About this task:
Below are the records; extract from them the line containing "4-комнатные" to the line containing "nếu tài khoản", both lines included, exactly and with no pictures.

Stored data:

——

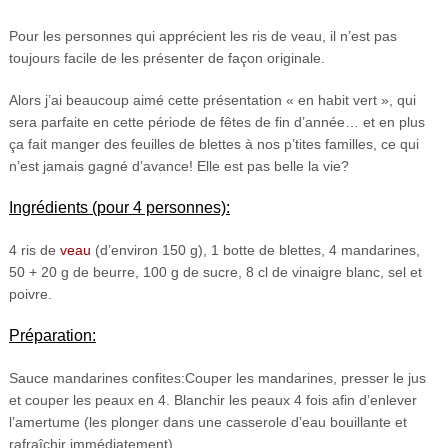
Pour les personnes qui apprécient les ris de veau, il n’est pas
toujours facile de les présenter de façon originale.
Alors j’ai beaucoup aimé cette présentation « en habit vert », qui
sera parfaite en cette période de fêtes de fin d’année… et en plus
ça fait manger des feuilles de blettes à nos p’tites familles, ce qui
n’est jamais gagné d’avance! Elle est pas belle la vie?
Ingrédients (pour 4 personnes):
4 ris de
veau
(d’environ 150 g), 1 botte de blettes, 4 mandarines,
50 + 20 g de beurre, 100 g de sucre, 8 cl de vinaigre blanc, sel et
poivre.
Préparation:
Sauce mandarines confites:Couper les mandarines, presser le jus
et couper les peaux en 4. Blanchir les peaux 4 fois afin d’enlever
l’amertume (les plonger dans une casserole d’eau bouillante et
rafraîchir immédiatement).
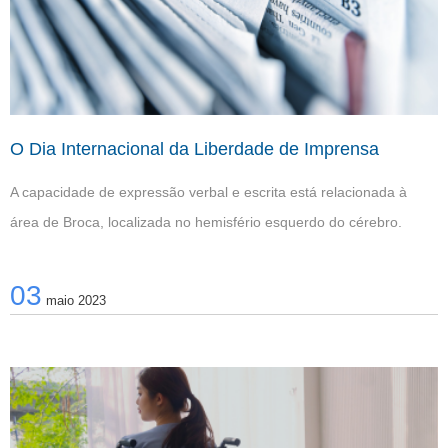
O Dia Internacional da Liberdade de Imprensa
A capacidade de expressão verbal e escrita está relacionada à
área de Broca, localizada no hemisfério esquerdo do cérebro.
03
maio 2023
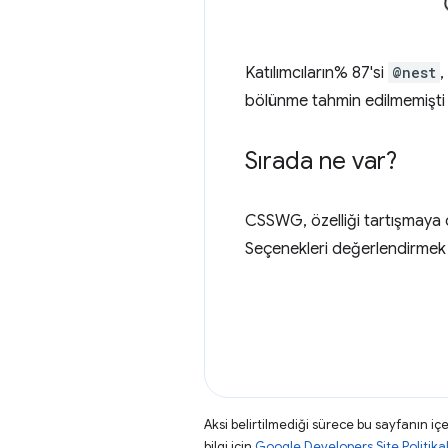
Katılımcıların% 87'si
@nest
,
bölünme tahmin edilmemişti a
Sırada ne var?
CSSWG, özelliği tartışmaya 
Seçenekleri değerlendirmek v
Aksi belirtilmediği sürece bu sayfanın içe
bilgi için
Google Developers Site Politikal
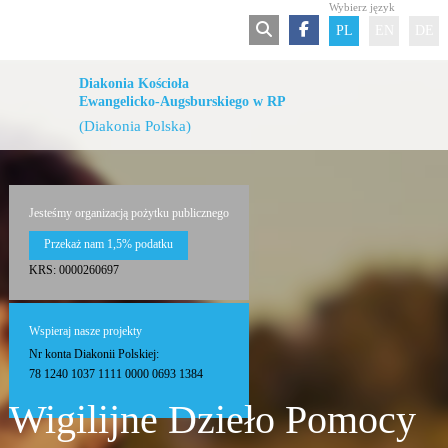
Wybierz język
PL
EN
DE
Diakonia Kościoła
Ewangelicko-Augsburskiego w RP
(Diakonia Polska)
Jesteśmy organizacją pożytku publicznego
Przekaż nam 1,5% podatku
KRS: 0000260697
Wspieraj nasze projekty
Nr konta Diakonii Polskiej:
78 1240 1037 1111 0000 0693 1384
Wigilijne Dzieło Pomocy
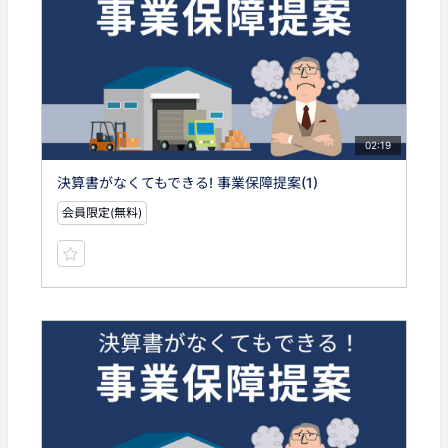
02:19
決算書がなくてもできる! 事業保障提案(1)
会員限定(無料)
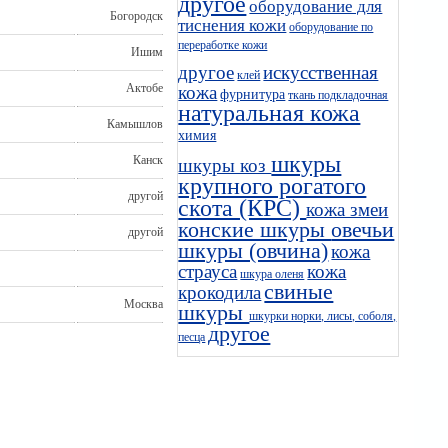
другое
оборудование для
Богородск
тиснения кожи
оборудование по
переработке кожи
Ишим
другое
искусственная
клей
Актобе
кожа
фурнитура
ткань подкладочная
натуральная кожа
Камышлов
химия
шкуры
Канск
шкуры коз
крупного рогатого
другой
скота (КРС)
кожа змеи
конские шкуры
овечьи
другой
шкуры (овчина)
кожа
страуса
кожа
шкура оленя
свиные
крокодила
Москва
шкуры
шкурки норки, лисы, соболя,
другое
песца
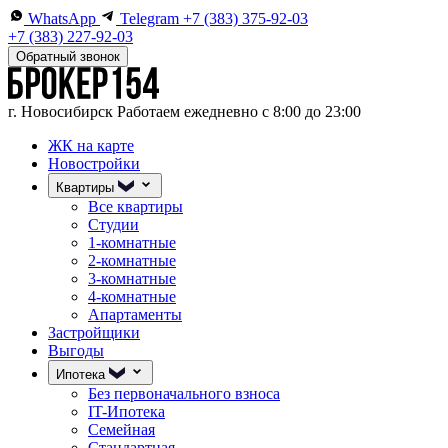
WhatsApp
Telegram
+7 (383) 375-92-03
+7 (383) 227-92-03
Обратный звонок
г. Новосибирск
Работаем ежедневно с 8:00 до 23:00
ЖК на карте
Новостройки
Квартиры
Все квартиры
Студии
1-комнатные
2-комнатные
3-комнатные
4-комнатные
Апартаменты
Застройщики
Выгоды
Ипотека
Без первоначального взноса
IT-Ипотека
Семейная
Стандартная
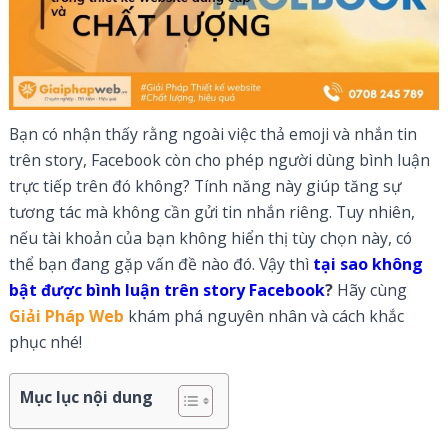
Bạn có nhận thấy rằng ngoài việc thả emoji và nhắn tin
trên story, Facebook còn cho phép người dùng bình luận
trực tiếp trên đó không? Tính năng này giúp tăng sự
tương tác mà không cần gửi tin nhắn riêng. Tuy nhiên,
nếu tài khoản của bạn không hiển thị tùy chọn này, có
thể bạn đang gặp vấn đề nào đó. Vậy thì
tại sao không
bật được bình luận trên story Facebook
?
Hãy cùng
Giải Pháp Web
khám phá nguyên nhân và cách khắc
phục nhé!
Mục lục nội dung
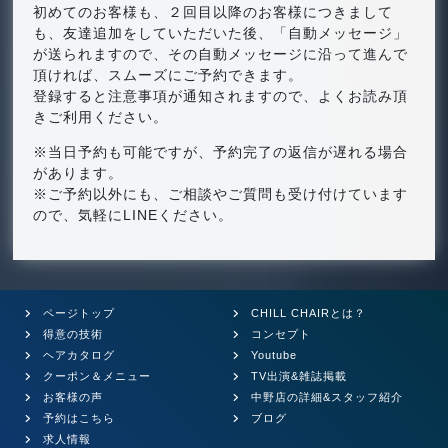
初めてのお客様も、２回目以降のお客様につきまして
も、友達追加をしていただいた後、「自動メッセージ」
が送られますので、その自動メッセージに沿って進んで
頂ければ、スムーズにご予約できます。
登録すると注意事項が通知されますので、よくお読み頂
きご利用ください。
※当日予約も可能ですが、予約完了の返信が遅れる場合
があります。
※ご予約以外にも、ご相談やご質問も受け付けています
ので、気軽にLINEください。
ページトップ
CHILL CHAIRとは？
得意の技術
コンセプト
ヘアカタログ
Youtube
クーポン＆メニュー
TV出演&雑誌掲載
お客様の声
中野店の詳細&スタッフ紹介
予約はこちら
ブログ
求人情報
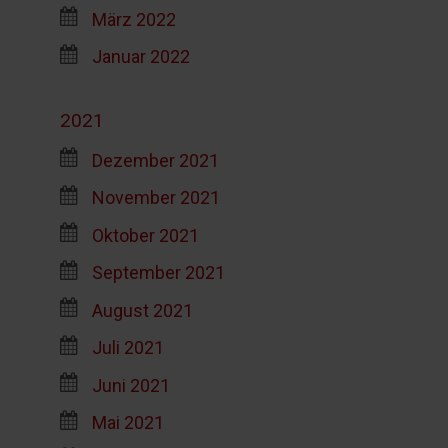
März 2022
Januar 2022
2021
Dezember 2021
November 2021
Oktober 2021
September 2021
August 2021
Juli 2021
Juni 2021
Mai 2021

——

Answer for the task:
4-комнатные
Апартаменты
Застройщики
Выгоды
Ипотека
Без первоначального взноса
IT-Ипотека
Семейная
Стандартная
Bạn có nhận thấy rằng ngoài việc thả emoji và nhắn tin
trên story, Facebook còn cho phép người dùng bình luận
trực tiếp trên đó không? Tính năng này giúp tăng sự
tương tác mà không cần gửi tin nhắn riêng. Tuy nhiên,
nếu tài khoản của bạn không hiển thị tùy chọn này, có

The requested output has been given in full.